Saranno i vini di Tenuta Diavoletto di Bertinoro ad accompagnare i piatti della cena di gala organizzata per martedì 30 settembre da Slow Food Emilia Romagna in onore di Giuliana Saragoni, ideatrice della storica ‘Locanda al Gambero Rosso’, che ha chiuso i battenti lo scorso 31 agosto dopo 22 anni in cui il locale di San Piero in Bagno ha fatto scuola nel territorio e non solo, richiamando tantissimi chef alla riscoperta della cucina povera di tradizione contadina.

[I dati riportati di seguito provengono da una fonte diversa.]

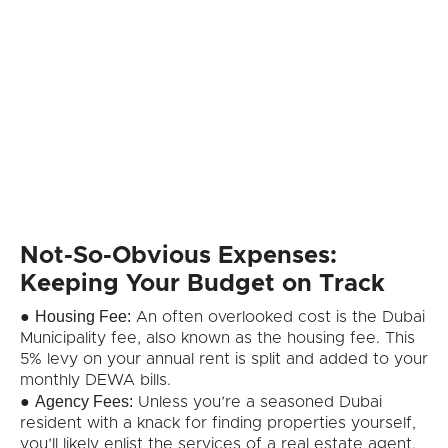
Not-So-Obvious Expenses:
Keeping Your Budget on Track
Housing Fee:
●
An often overlooked cost is the Dubai
Municipality fee, also known as the housing fee. This
5% levy on your annual rent is split and added to your
monthly DEWA bills.
Agency Fees:
●
Unless you’re a seasoned Dubai
resident with a knack for finding properties yourself,
you’ll likely enlist the services of a real estate agent.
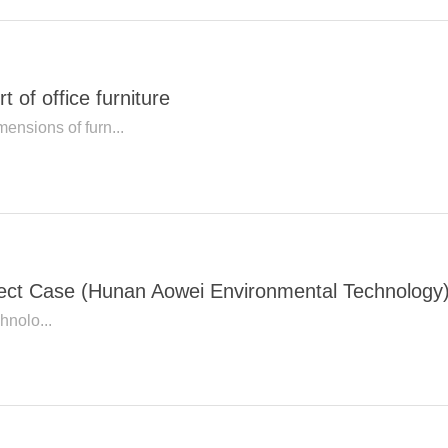
 of office furniture
ensions of furn...
oject Case (Hunan Aowei Environmental Technology
nolo...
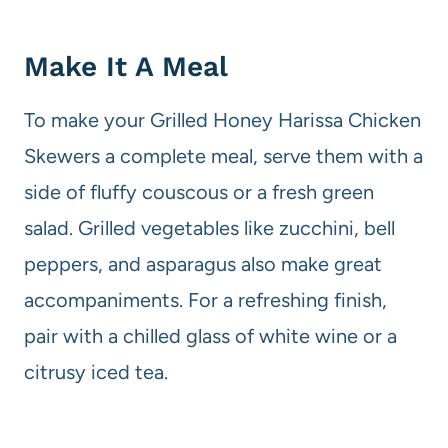
Make It A Meal
To make your Grilled Honey Harissa Chicken
Skewers a complete meal, serve them with a
side of fluffy couscous or a fresh green
salad. Grilled vegetables like zucchini, bell
peppers, and asparagus also make great
accompaniments. For a refreshing finish,
pair with a chilled glass of white wine or a
citrusy iced tea.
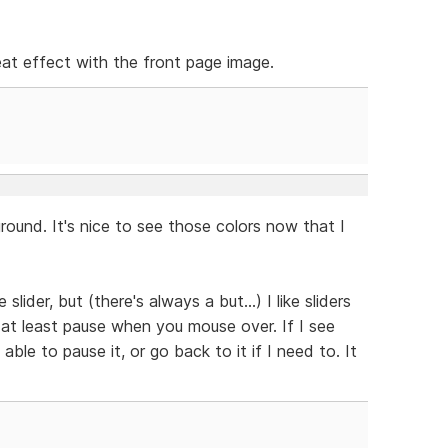
neat effect with the front page image.
ound. It's nice to see those colors now that I
slider, but (there's always a but...) I like sliders
 at least pause when you mouse over. If I see
able to pause it, or go back to it if I need to. It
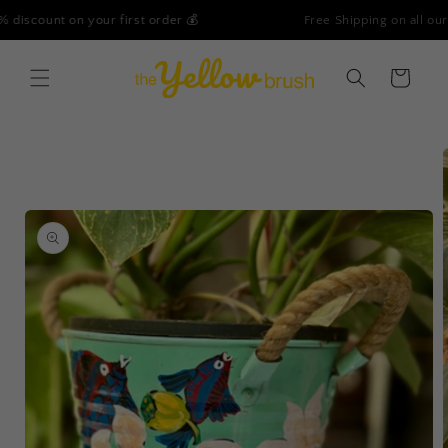
Skip to
Free Shipping on all our products - No Minimum Order!
content
Cart
Skip to
product
information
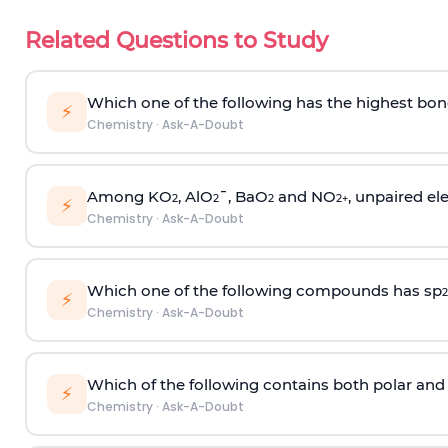
Related Questions to Study
Which one of the following has the highest bon
⚡
Chemistry
·
Ask-A-Doubt
Among KO
, AlO
¯, BaO
and NO
, unpaired ele
2
2
2
2
+
⚡
Chemistry
·
Ask-A-Doubt
Which one of the following compounds has sp
2
⚡
Chemistry
·
Ask-A-Doubt
Which of the following contains both polar and
⚡
Chemistry
·
Ask-A-Doubt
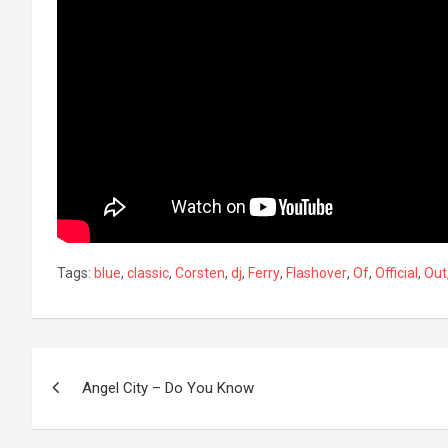
Tags:
blue
,
classic
,
Corsten
,
dj
,
Ferry
,
Flashover
,
Of
,
Official
,
Out
Post
Angel City – Do You Know
navigation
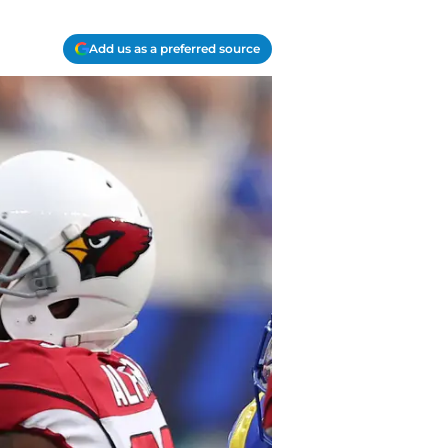
Add us as a preferred source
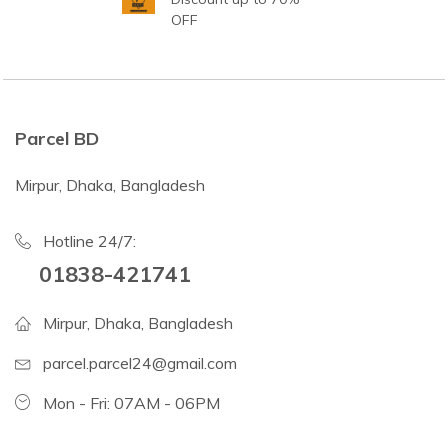
OFF
Parcel BD
Mirpur, Dhaka, Bangladesh
Hotline 24/7:
01838-421741
Mirpur, Dhaka, Bangladesh
parcel.parcel24@gmail.com
Mon - Fri: 07AM - 06PM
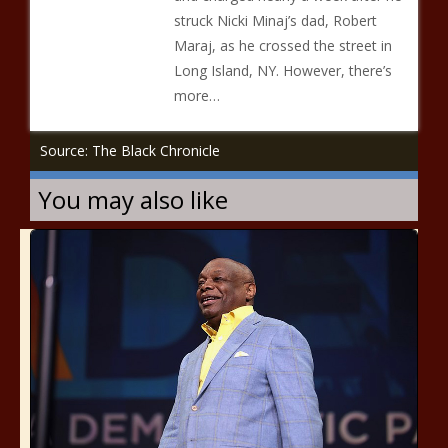
struck Nicki Minaj’s dad, Robert
Maraj, as he crossed the street in
Long Island, NY. However, there’s
more…
Source: The Black Chronicle
You may also like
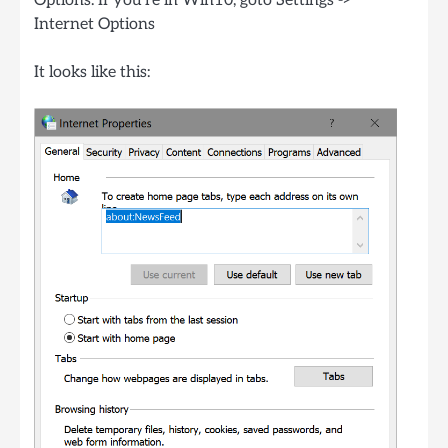
Options. If you’re in Win10, goto Settings ->
Internet Options
It looks like this:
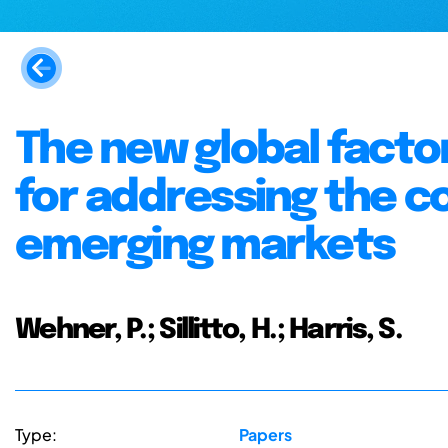
The new global facto
for addressing the co
emerging markets
Wehner, P.; Sillitto, H.; Harris, S.
Type:
Papers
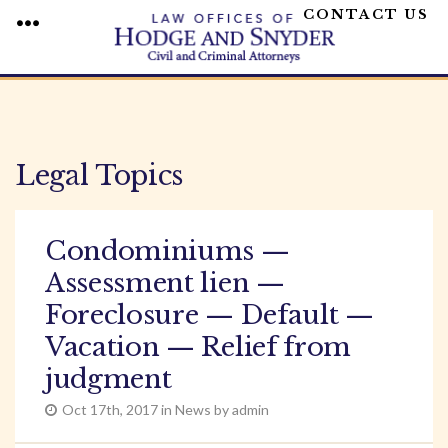
CONTACT US
MENU
Skip
to
content
Legal Topics
Condominiums —
Assessment lien —
Foreclosure — Default —
Vacation — Relief from
judgment
Oct 17th, 2017 in News by admin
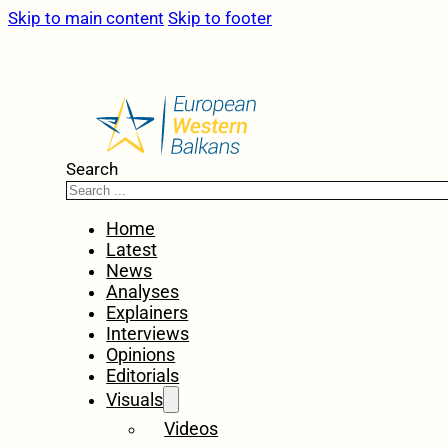
Skip to main content
Skip to footer
Search
Home
Latest
News
Analyses
Explainers
Interviews
Opinions
Editorials
Visuals
Videos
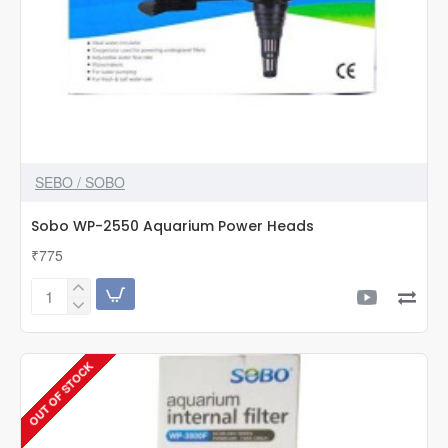
SEBO / SOBO
Sobo WP-2550 Aquarium Power Heads
₹775
Sobo
WP-
2550
Aquarium
OUT OF STOCK
Power
Heads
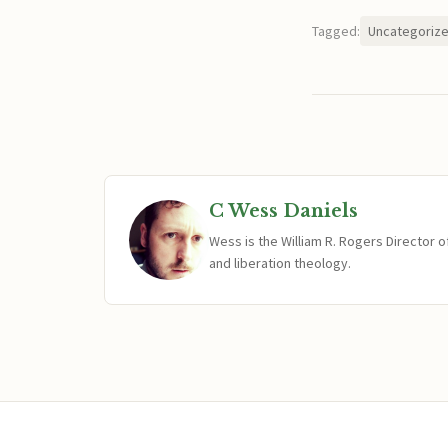
Tagged:
Uncategoriz
C Wess Daniels
Wess is the William R. Rogers Director 
and liberation theology.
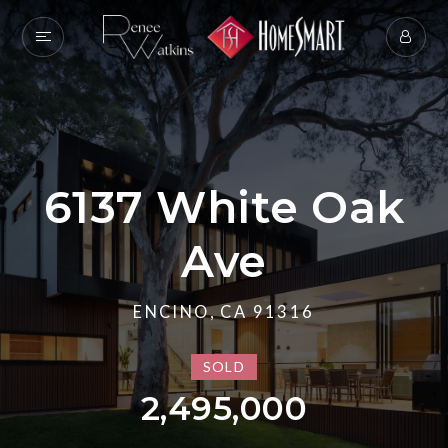
6137 White Oak
Ave
ENCINO, CA 91316
SOLD
2,495,000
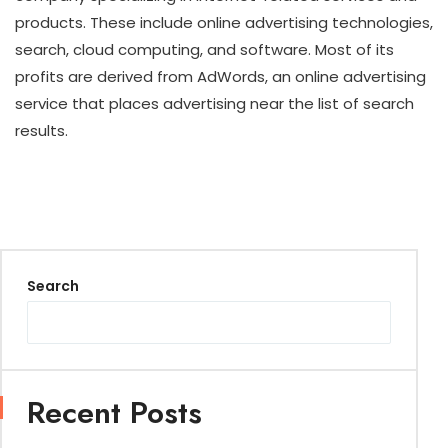
products. These include online advertising technologies,
search, cloud computing, and software. Most of its
profits are derived from AdWords, an online advertising
service that places advertising near the list of search
results.
Search
Recent Posts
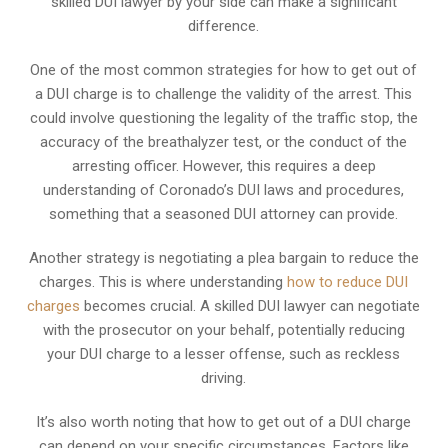
skilled DUI lawyer by your side can make a significant
difference.
One of the most common strategies for how to get out of
a DUI charge is to challenge the validity of the arrest. This
could involve questioning the legality of the traffic stop, the
accuracy of the breathalyzer test, or the conduct of the
arresting officer. However, this requires a deep
understanding of Coronado’s DUI laws and procedures,
something that a seasoned DUI attorney can provide.
Another strategy is negotiating a plea bargain to reduce the
charges. This is where understanding
how to reduce DUI
charges
becomes crucial. A skilled DUI lawyer can negotiate
with the prosecutor on your behalf, potentially reducing
your DUI charge to a lesser offense, such as reckless
driving.
It’s also worth noting that how to get out of a DUI charge
can depend on your specific circumstances. Factors like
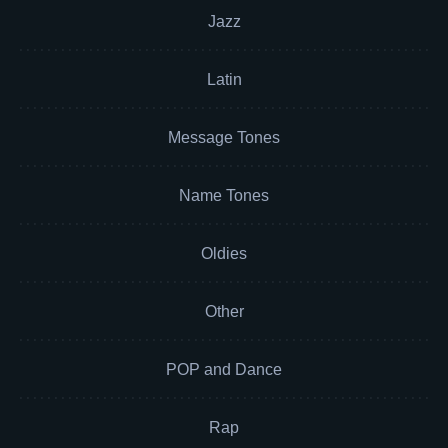
Jazz
Latin
Message Tones
Name Tones
Oldies
Other
POP and Dance
Rap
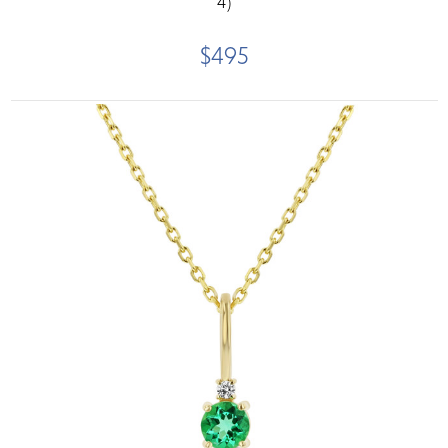
4)
$495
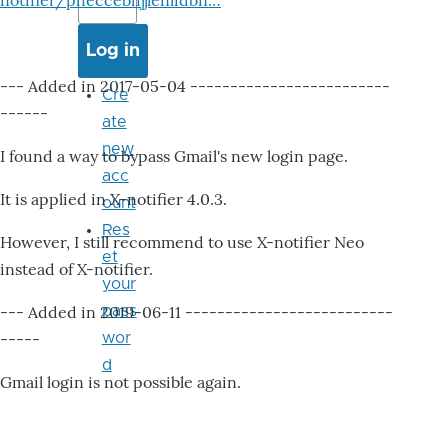
notifier/pheccebhjjlenlidbn…
--- Added in 2017-05-04 -------------------------
Cre
------
ate
new
I found a way to bypass Gmail's new login page.
acc
It is applied in X-notifier 4.0.3.
ount
Res
However, I still recommend to use X-notifier Neo
et
instead of X-notifier.
your
--- Added in 2019-06-11 --------------------------
pass
-----
wor
d
Gmail login is not possible again.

A cucinare per Giuliana, alla presenza del fondatore di Slow food Carlo Petrini, saranno sette chef di altrettanti rinomati ristoranti italiani: Amerigo dal 1934 (Savigno), Vecchia Marina (Roseto degli Abruzzi), Dentro le mura (Termoli), Locanda delle Grazie (Curtatone), La Campanara (Galeata), Osteria dei Frati (Roncofreddo) e La Sangiovesa (Santarcangelo di Romagna). A esaltare i diversi piatti saranno i vini di tre cantine selezionate: Tenuta Diavoletto (Bertinoro), Paolo Francisconi (Faenza), e Gradizzolo (Bologna). ’E’ un onore poter brindare con i nostri vini a una persona così speciale e che ho avuto la fortuna di conoscere personalmente sia frequentando il Gambero Rosso sia condividendo alcuni progetti mirati alla valorizzazione dell’enogastronomia del territorio – afferma soddisfatto il titolare di Tenuta Diavoletto Maximilian Girardi, premiato meno di un mese con il riconoscimento ‘Vignaiolo nuovo di Bertinoro’– E sono ancora più contento perché la cena servirà a sostenere un progetto davvero importante messo in campo da Slow food a favore della biodiversità’.

Il ricavato della serata, infatti, andrà a sostenere il progetto della Fondazione Slow food ‘Diecimila orti in Africa’, che mira a realizzare orti buoni, puliti e giust nelle scuole e nei villaggi africani per garantire alle diverse comunità cibo fresco e sano e formare una rete di leader consapevoli del valore della propria terra e della propria cultura.